Few forms of amateur gardening have become so popular of recent years as the practice of growing bulbs indoors. This is chiefly owing to the fact that the use of ordinary flower-pots, soil, and drainage can be dispensed with. The bulbs can be brought to perfection in the dwelling-room, planted in tasteful bowls of pulp or china-ware.
A peck of cocoa-nut fibre - or moss fibre, where preferred - will fill half a dozen or more bowls of average size. Moisten the fibre till it is in the right condition for use - do not let it be too wet - and put enough at the bottom of the bowls to make it possible for the bulbs to stand with their tips just above the surface. Mix a few knobs of charcoal with the fibre to keep it sweet, and pack the compost firmly around the bulbs, leaving a margin of three-quarters of an inch or so at the top. The bulbs should not touch each other in the bowl.
A bowl eight inches in diameter will look attractive when filled with six early Roman hyacinths, while three large hyacinths will make up a pretty bowl of the same size. Cream pots are suitable for simple table decoration, planted thickly with snowdrops or with a big tulip in each, and filled up to the brim with fresh green moss.
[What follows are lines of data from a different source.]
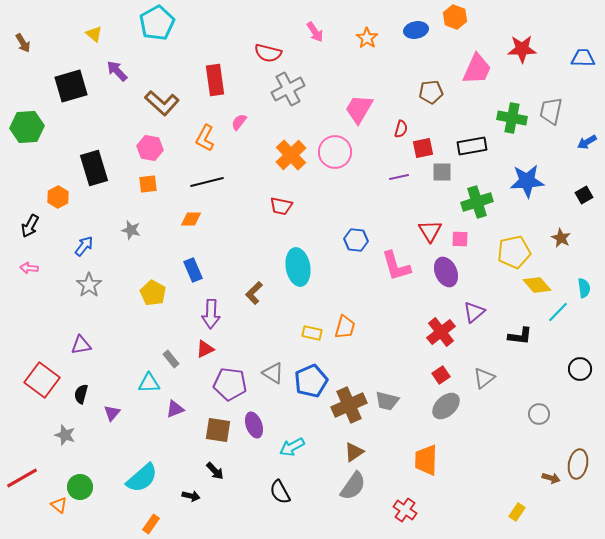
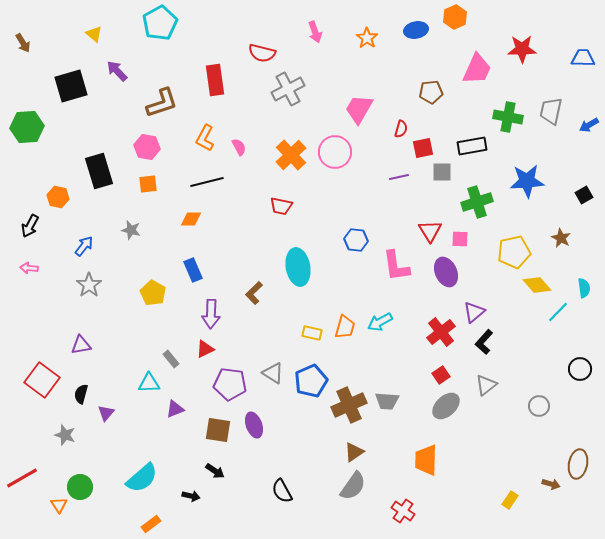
orange hexagon at (455, 17): rotated 15 degrees clockwise
cyan pentagon at (157, 23): moved 3 px right
pink arrow at (315, 32): rotated 15 degrees clockwise
red semicircle at (268, 53): moved 6 px left
brown L-shape at (162, 103): rotated 60 degrees counterclockwise
green cross at (512, 118): moved 4 px left, 1 px up
pink semicircle at (239, 122): moved 25 px down; rotated 114 degrees clockwise
blue arrow at (587, 142): moved 2 px right, 17 px up
pink hexagon at (150, 148): moved 3 px left, 1 px up
black rectangle at (94, 168): moved 5 px right, 3 px down
orange hexagon at (58, 197): rotated 20 degrees counterclockwise
pink L-shape at (396, 266): rotated 8 degrees clockwise
black L-shape at (520, 336): moved 36 px left, 6 px down; rotated 125 degrees clockwise
gray triangle at (484, 378): moved 2 px right, 7 px down
gray trapezoid at (387, 401): rotated 10 degrees counterclockwise
purple triangle at (112, 413): moved 6 px left
gray circle at (539, 414): moved 8 px up
cyan arrow at (292, 447): moved 88 px right, 125 px up
black arrow at (215, 471): rotated 12 degrees counterclockwise
brown arrow at (551, 478): moved 6 px down
black semicircle at (280, 492): moved 2 px right, 1 px up
orange triangle at (59, 505): rotated 18 degrees clockwise
red cross at (405, 510): moved 2 px left, 1 px down
yellow rectangle at (517, 512): moved 7 px left, 12 px up
orange rectangle at (151, 524): rotated 18 degrees clockwise
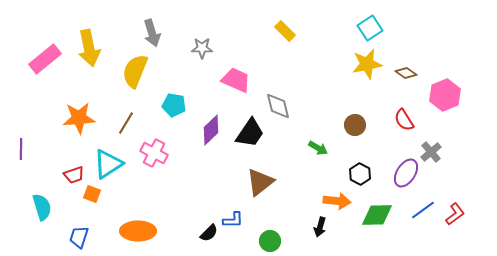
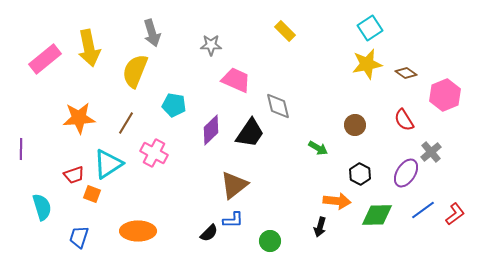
gray star: moved 9 px right, 3 px up
brown triangle: moved 26 px left, 3 px down
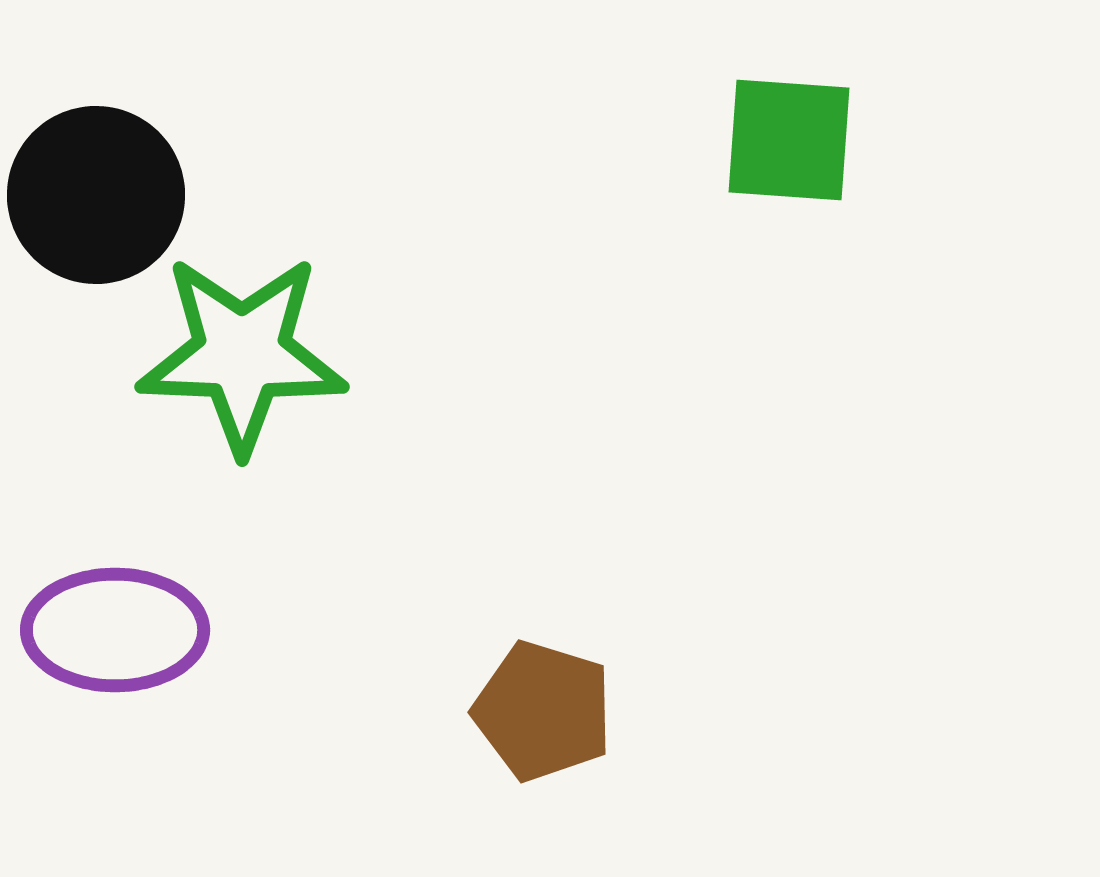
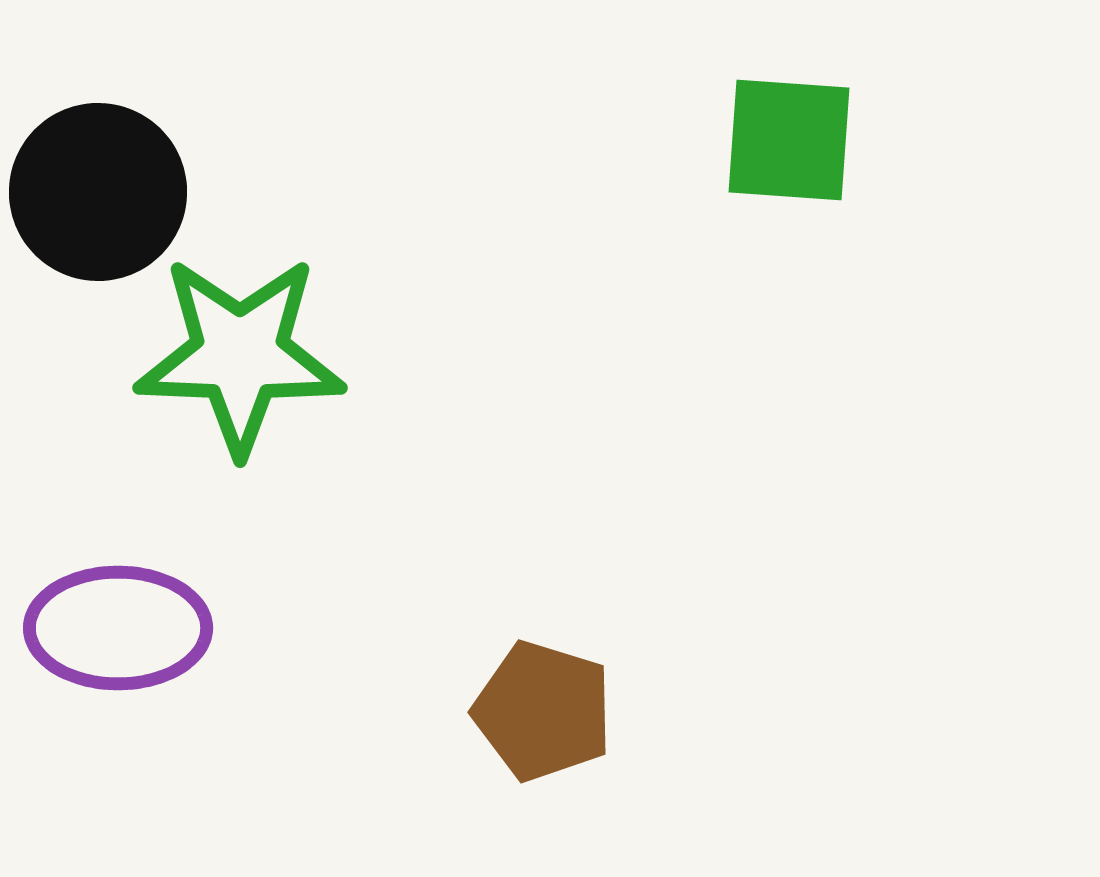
black circle: moved 2 px right, 3 px up
green star: moved 2 px left, 1 px down
purple ellipse: moved 3 px right, 2 px up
Another way of growing bulbs is by the use of shell gravel, or even pebbles from the garden path, if washed and sifted. Coarse silver sand can also be used, or the bulbs may. be grown simply in damp moss (with charcoal). When hyacinths are set in glasses, the water in the glasses should be kept so as just to clear the base of the bulb, and a few knobs of charcoal should be placed in the glasses also.
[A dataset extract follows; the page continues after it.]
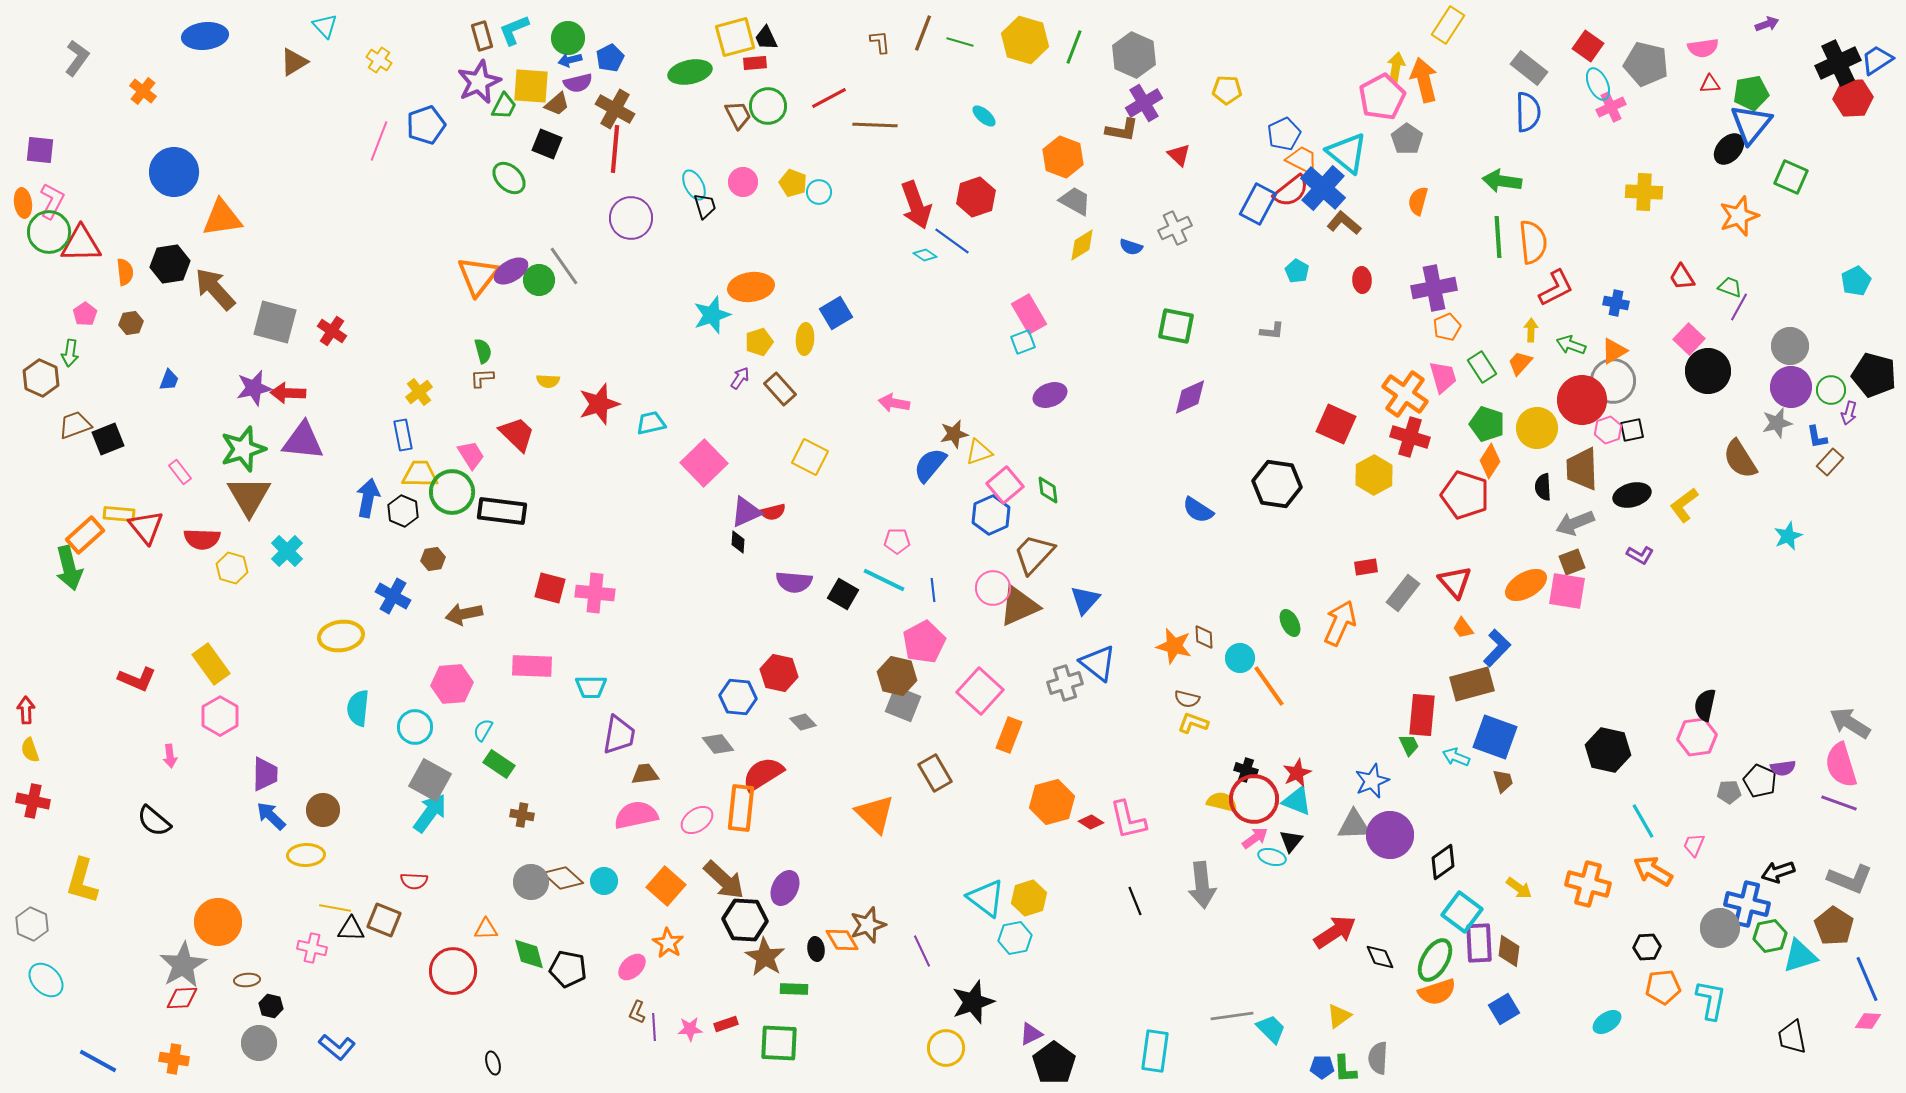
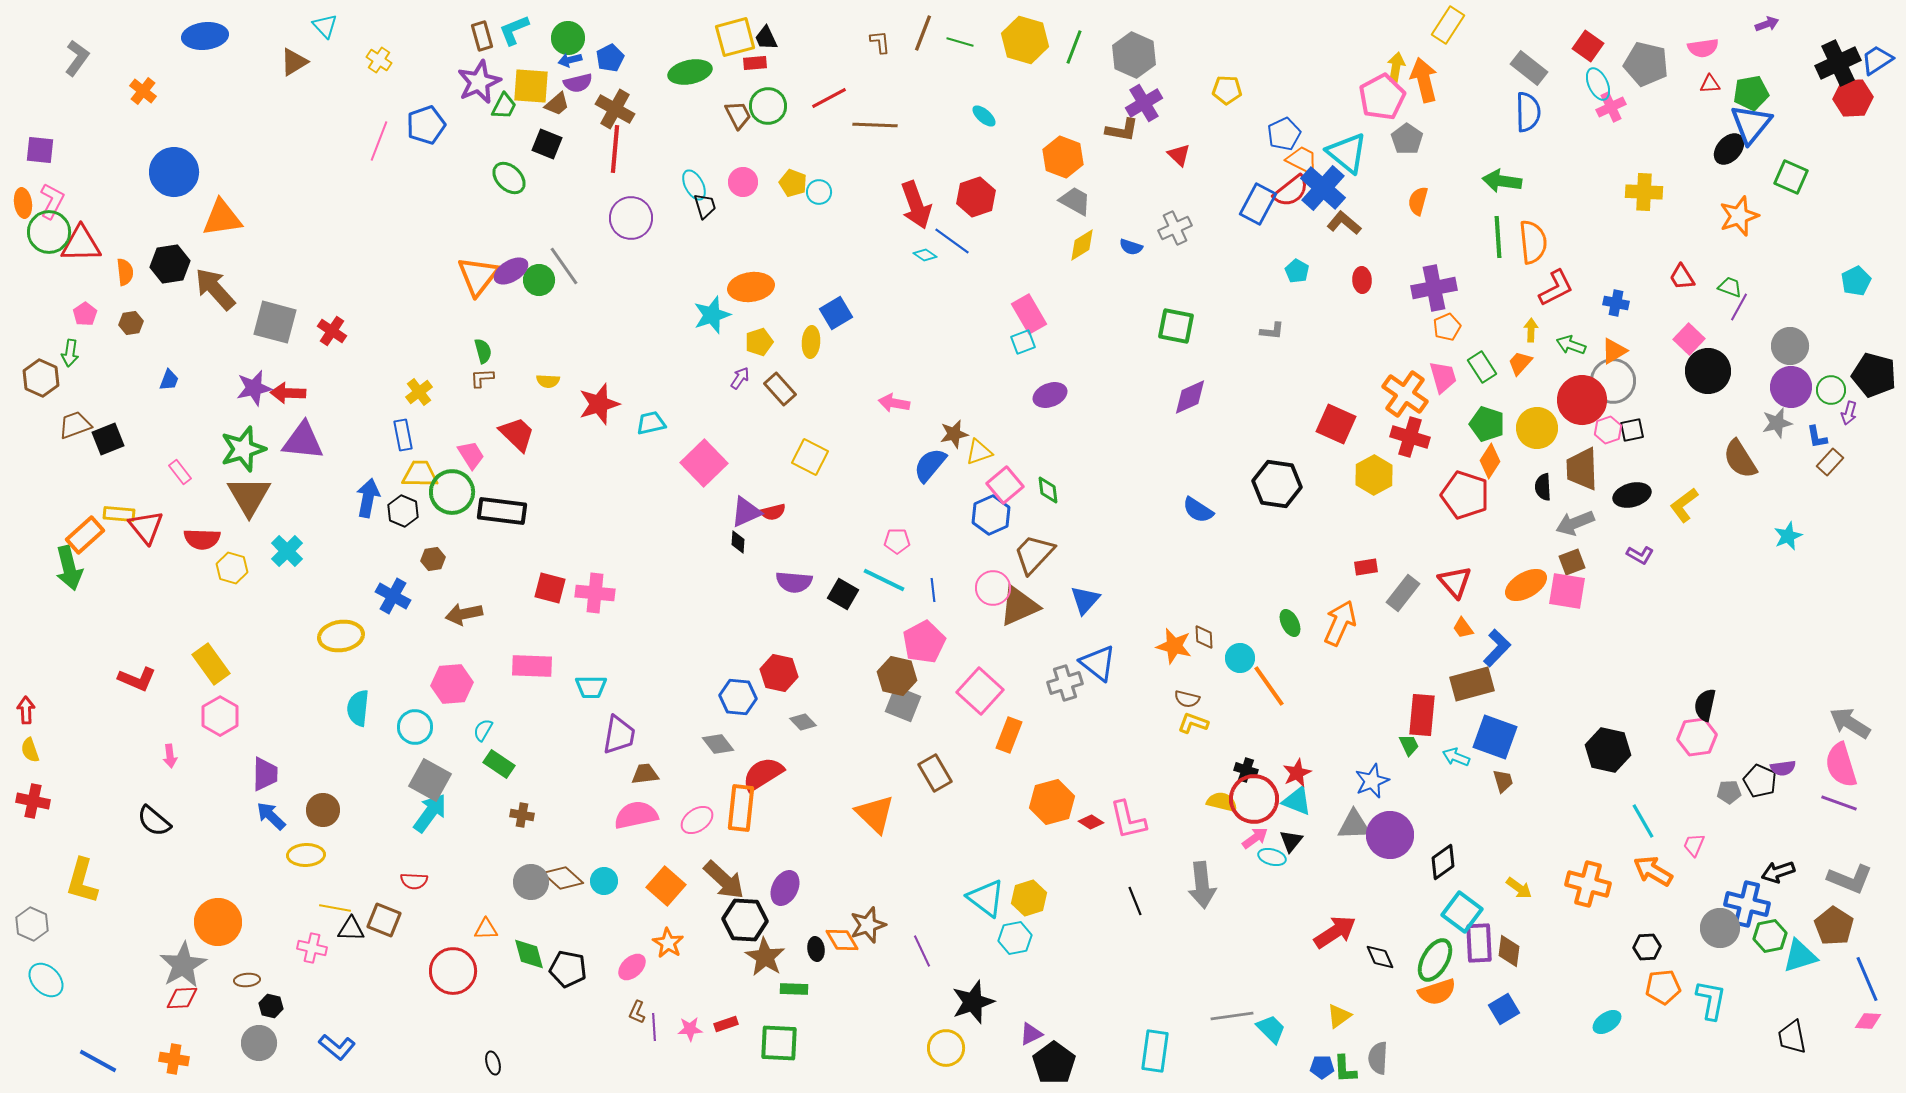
yellow ellipse at (805, 339): moved 6 px right, 3 px down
The Chinese sacred lily (Good Luck lily, or joss flower) can be grown simply by standing it in an inch depth of wet pebbles at the bottom of a shallow bowl.
Root Formation If it can be managed, the bulbs may be stood out of doors on a bed of coal-ashes, and covered with a thick layer of cocoa-nut fibre or ashes. If this is done, they will require no water until it is time to bring them indoors. Again, they may be placed in a cold frame or put in an outhouse, but under these circumstances will need water occasionally.
The most usual method for amateurs, however, is to put the bulbs in a dry and airy cupboard or cellar, free from blackbeetles and mice. They should have a thorough watering to start with, and then be examined from time to time and well moistened when necessary.